Seafood infections are caused by variety of bacteria, viruses, and parasites. According to Centers for Disease Prevention and Control (CDC), during 1973 to 2006, 188 outbreaks of seafood-associated infections, causing 4,020 illnesses, 161 hospitalizations, and 11 deaths, were reported to the Foodborne Disease Outbreak Surveillance System. Most of these seafood-associated outbreaks (143 (76.1%)) were due to a bacterial agent; 40 (21.3%) outbreaks had a viral etiology; and 5 (2.6%) had a parasitic cause. According to the report, Vibrio were the most commonly reported cause of seafood-associated outbreaks where toxigenic V. cholerae caused 3 outbreaks and 10 illnesses without deaths and non-O1, non-O139 V. cholerae caused 4 outbreaks and 12 illnesses without deaths, whereas Salmonella was responsible for 18 outbreaks, 374 illnesses, and 28 hospitalizations during the study period [22].

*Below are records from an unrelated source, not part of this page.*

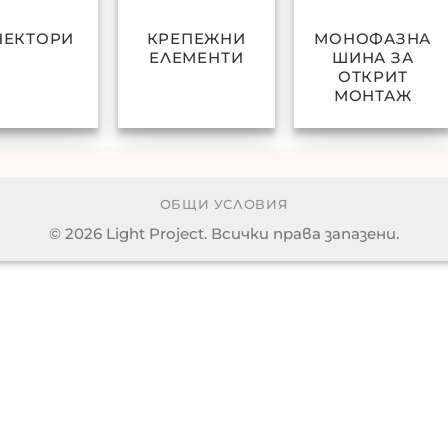
НЕКТОРИ
КРЕПЕЖНИ
МОНОФАЗНА
ЕЛЕМЕНТИ
ШИНА ЗА
ОТКРИТ
МОНТАЖ
ОБЩИ УСЛОВИЯ
© 2026 Light Project. Всички права запазени.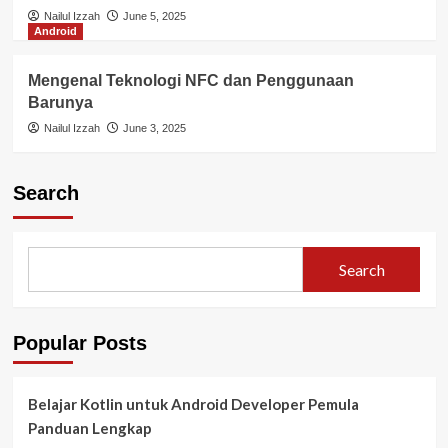
Nailul Izzah
June 5, 2025
Android
Mengenal Teknologi NFC dan Penggunaan
Barunya
Nailul Izzah
June 3, 2025
Search
Search
Popular Posts
Belajar Kotlin untuk Android Developer Pemula
Panduan Lengkap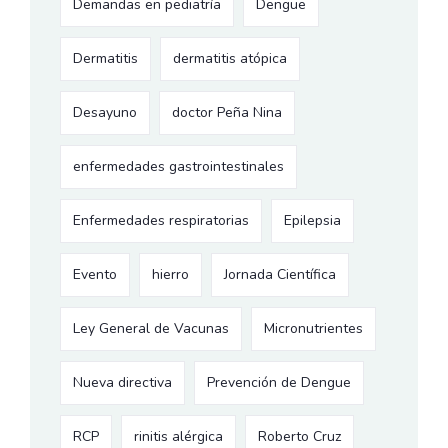
Demandas en pediatría
Dengue
Dermatitis
dermatitis atópica
Desayuno
doctor Peña Nina
enfermedades gastrointestinales
Enfermedades respiratorias
Epilepsia
Evento
hierro
Jornada Científica
Ley General de Vacunas
Micronutrientes
Nueva directiva
Prevención de Dengue
RCP
rinitis alérgica
Roberto Cruz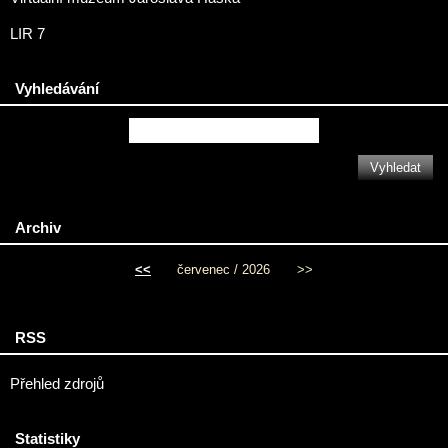
LIR 7
Vyhledávání
Archiv
<<
červenec / 2026
>>
RSS
Přehled zdrojů
Statistiky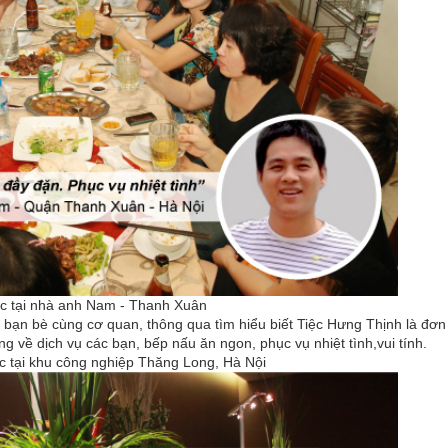
ệc tại nhà anh Nam - Thanh Xuân
ạn bè cùng cơ quan, thông qua tìm hiểu biết Tiệc Hưng Thịnh là đơn
lòng về dịch vụ các bạn, bếp nấu ăn ngon, phục vụ nhiệt tình,vui tính.
ecc tại khu công nghiệp Thăng Long, Hà Nội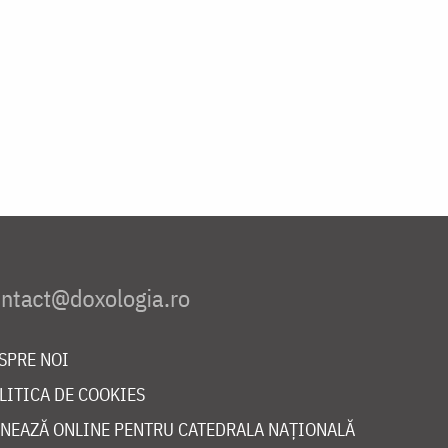
SPRE NOI
LITICA DE COOKIES
NEAZĂ ONLINE PENTRU CATEDRALA NAȚIONALĂ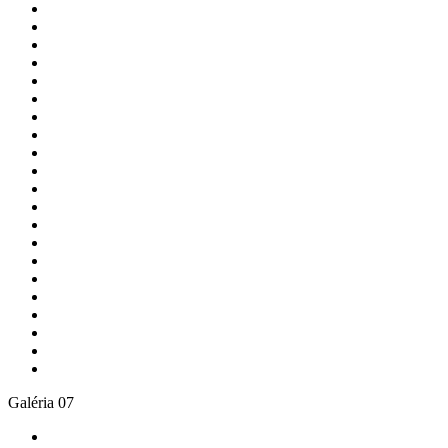
Galéria 07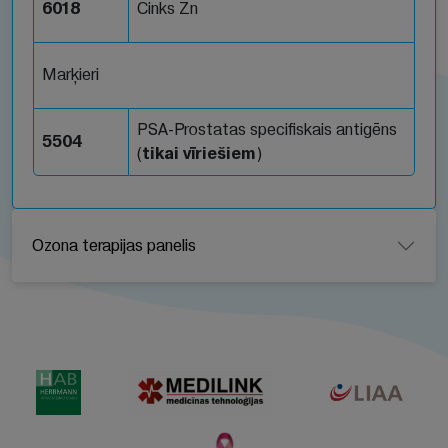
6018
Cinks Zn
Marķieri
PSA-Prostatas specifiskais antigēns
5504
(
tikai vīriešiem
)
Ozona terapijas panelis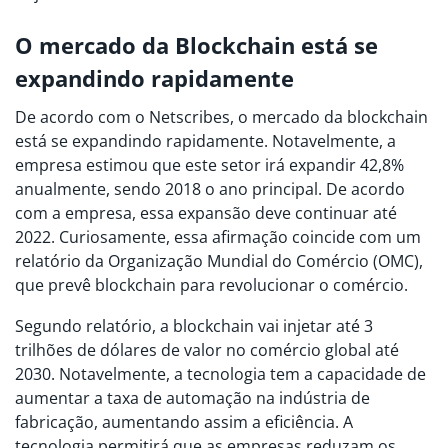
O mercado da Blockchain está se
expandindo rapidamente
De acordo com o Netscribes, o mercado da blockchain
está se expandindo rapidamente. Notavelmente, a
empresa estimou que este setor irá expandir 42,8%
anualmente, sendo 2018 o ano principal. De acordo
com a empresa, essa expansão deve continuar até
2022. Curiosamente, essa afirmação coincide com um
relatório da Organização Mundial do Comércio (OMC),
que prevê blockchain para revolucionar o comércio.
Segundo relatório, a blockchain vai injetar até 3
trilhões de dólares de valor no comércio global até
2030. Notavelmente, a tecnologia tem a capacidade de
aumentar a taxa de automação na indústria de
fabricação, aumentando assim a eficiência. A
tecnologia permitirá que as empresas reduzam os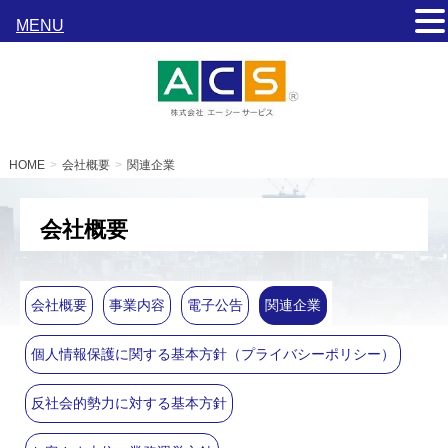
MENU
HOME
会社概要
関連企業
会社概要
会社概要
事業内容
電子公告
関連企業
個人情報保護に関する基本方針（プライバシーポリシー）
反社会的勢力に対する基本方針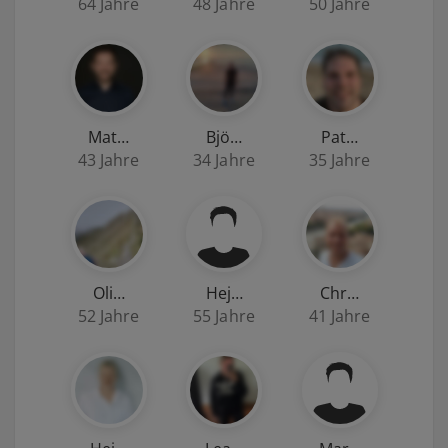
64 Jahre
48 Jahre
50 Jahre
Mat…
Bjö…
Pat…
43 Jahre
34 Jahre
35 Jahre
Oli…
Hej…
Chr…
52 Jahre
55 Jahre
41 Jahre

Recently CDC reported that about 62 people were infected with Salmonella Paratyphi B variant L (+) tartrate (+) (formerly known as Salmonella Java) from 11 states of USA related to the consumption of frozen raw tuna. The infection was characterized by diarrhea, fever, and abdominal cramps after 12–72 hours’ exposure without paratyphoid fever, enteric fever, or typhoid fever [23].

Although in Bangladesh, foodborne illness related to fresh or frozen seafood consumption has not been traced yet or data on this issue is still lacking. In this context, microbiological analysis of frozen fish and fishery products seems to be an important issue. This type of study generates scientific information which would help in preventing and controlling future outbreaks related to seafood consumption. According to the rule of International Association of Microbiology Society, fresh and frozen fish should possess neither Vibrio spp. nor Salmonella spp. The investigated frozen samples were of good quality as all the samples were free from these pathogenic microorganisms.

Bacterial growth in the frozen fishes is one of the main causes of food spoilage or contamination of fish. Hence, the microbiological analysis of the frozen fish samples and fish processing materials (water and ice) acts as the indicator of fish quality determination. The present study reported that all of the fish samples along with the materials meet the standard levels suggested by ICMSF which indicated that aseptic and proper hygienic conditions were maintained properly throughout all steps such as catching, landing, transportation, processing, handling, and preservation.

4. Conclusion

Although seafood is part of a healthful diet, its consumption is not out of risk. Worldwide continued outbreaks of seafood-associated infections have rendered the existing control strategies questionable. An understanding of the etiologic agents, seafood commodities associated with illness, and mechanisms of contamination that are amenable to control is thus necessary for the prevention of seafood-associated infection outbreaks. Coordinated efforts from government sector and private industry together with federal agencies are urgently needed in this context. There is a need for routine surveillance systems using pathogen-specific techniques to avoid any future outbreaks. However, the current study revealed that microbiological quality of the investigated frozen fishes and fish processing materials (ice and water) was within the specified limit of ICMSF. So it can be concluded that these fishes were processed with properly treated pathogen-free water and ice and, finally, maintained at good storage condition. Hence, the investigated frozen fishes were qualified enough for export as well as human consumption from bacteriological point of view. The presence of viruses, parasites, viable but nonculturable (VBNC) state of the pathogenic bacteria, and biochemical parameters such as histamine risk might be a problem in frozen fish products which is the limitations of this study. Beyond ICMSF, in order to comply with more stringent indigenous quality standards of the exporting countries, these quality parameters must be taken into consideration.

Conflict of Interests

The authors declare that there is no conflict of interests regarding the publication of this paper.

Acknowledgment

The authors are grateful to the authorities of “Taj Munir Fish Preserver Ltd.,” Chittagong, Bangladesh, for providing their facilities and also for their guidance.